「此処は・・・?」
「あたしらの部屋や。あんたが称号以上の魔法使(つこ)うて魔力なくして、それこそ死にかけやったから、此処に運んで来て寝かしといたんや。」
「今・・・何時ですか?」
「11ジムを少し過ぎた頃。ルイさんは3ジムくらいずっと寝てたんだよ。」
「お昼ご飯の準備しないと・・・!」
「病み上がりなんだから、大人しく寝てなさい。」
「アレンから聞いたわ。あんた、リカバー使ったんだってね。
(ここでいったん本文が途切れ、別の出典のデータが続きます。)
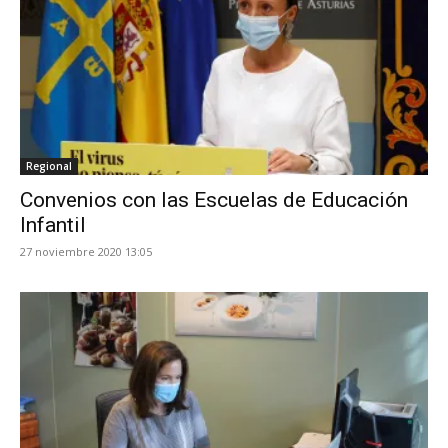
Regional
Convenios con las Escuelas de Educación
Infantil
27 noviembre 2020 13:05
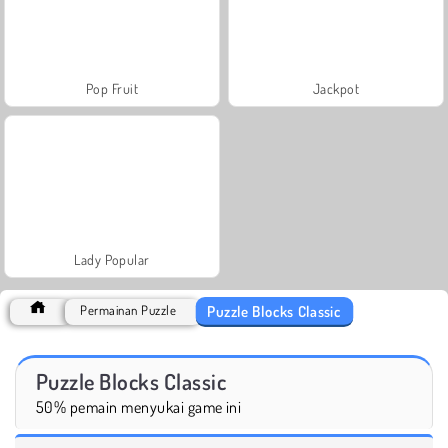
Pop Fruit
Jackpot
Lady Popular
Puzzle Blocks Classic
Permainan Puzzle
Puzzle Blocks Classic
50% pemain menyukai game ini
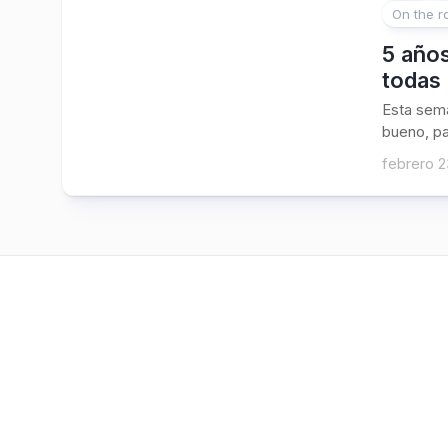
On the r
5 años
todas 
Esta sema
bueno, pa
febrero 2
幾らあんたが優秀な聖職者だからって、大僧正以上が使える魔法を使うなんて、命知らずにも
程があるわよ。まあ、アレンがあんたを庇って目の前で刺されて必死だったのは分かるつもりだけど。」
「すみません・・・。」
「今回の事件はオーディション関係者を通じて、前に此処に顔を出したフォンとか言う最高責任者に伝えて、警備班班長を解任するように指示しておいたわ。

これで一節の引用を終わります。